Exercise objective — Locate every line in the records below that contains the word "falleció", and copy each one.

[Saved entries]
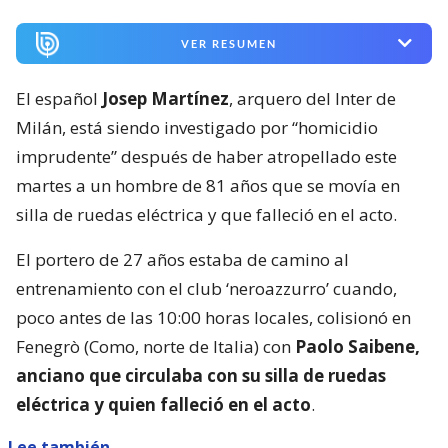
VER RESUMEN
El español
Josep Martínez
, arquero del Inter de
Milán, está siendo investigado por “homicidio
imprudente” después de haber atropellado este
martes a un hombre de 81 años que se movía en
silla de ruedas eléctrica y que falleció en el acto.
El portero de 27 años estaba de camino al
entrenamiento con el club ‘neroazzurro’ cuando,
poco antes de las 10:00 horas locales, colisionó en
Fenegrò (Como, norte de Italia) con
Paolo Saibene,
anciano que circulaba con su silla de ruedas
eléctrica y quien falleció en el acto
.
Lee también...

Written answer —
silla de ruedas eléctrica y que falleció en el acto.
eléctrica y quien falleció en el acto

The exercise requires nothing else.